From $URL : A security flaw was found in the way Zabbix, an open-source monitoring solution for IT infrastructure, used (lib)cURL's CURLOPT_SSL_VERIFYHOST variable, when doing certificate validation (value of '1' meaning only check for the existence of a common name was used instead of value '2' - which also checks if the particular common name matches the requested hostname of the server). A rogue service could use this flaw to conduct man-in-the-middle (MiTM) attacks. Upstream bug report: [1] https://support.zabbix.com/browse/ZBX-5924 References: [2] http://bugs.debian.org/cgi-bin/bugreport.cgi?bug=697443 [3] http://www.openwall.com/lists/oss-security/2013/01/02/1 [4] http://www.openwall.com/lists/oss-security/2013/01/03/1
I've commented on the upstream bug report and hopefully they'll have this fixed soon. Have to wait on them.

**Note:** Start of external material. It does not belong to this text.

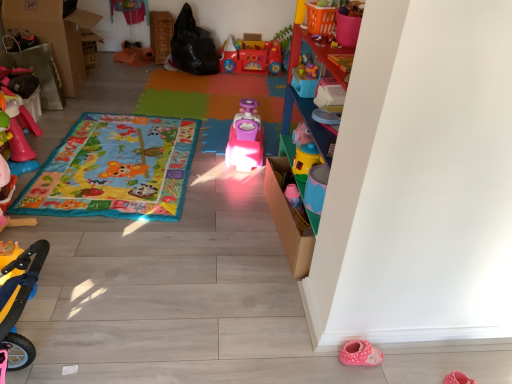 Where is `unoccupied region to the right of rubberized yellow scooter at left, the fourth toy viewed from the front`? This screenshot has width=512, height=384. unoccupied region to the right of rubberized yellow scooter at left, the fourth toy viewed from the front is located at coordinates (45, 201).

Commented on upstream bug again, if no response soon will update ebuild to require earlier versions of curl.
zabbix-2.0.6-r5 which was just committed to cvs places restrictions on curl version dependencies, this will be a stopgap measure until upstream fixes ZBX-5924.
resolved in version 2.0.8 [https://support.zabbix.com/browse/ZBX-5924]
All zabbix versions prior to 2.0.8 have been removed. Curl issues should be resolved. Closing.
GLSA vote: no.
GLSA vote: no Closing as noglsa
CVE-2012-6086 (http://nvd.nist.gov/nvd.cfm?cvename=CVE-2012-6086): libs/zbxmedia/eztexting.c in Zabbix 1.8.x before 1.8.18rc1, 2.0.x before 2.0.8rc1, and 2.1.x before 2.1.2 does not properly set the CURLOPT_SSL_VERIFYHOST option for libcurl, which allows man-in-the-middle attackers to spoof SSL servers via an arbitrary valid certificate.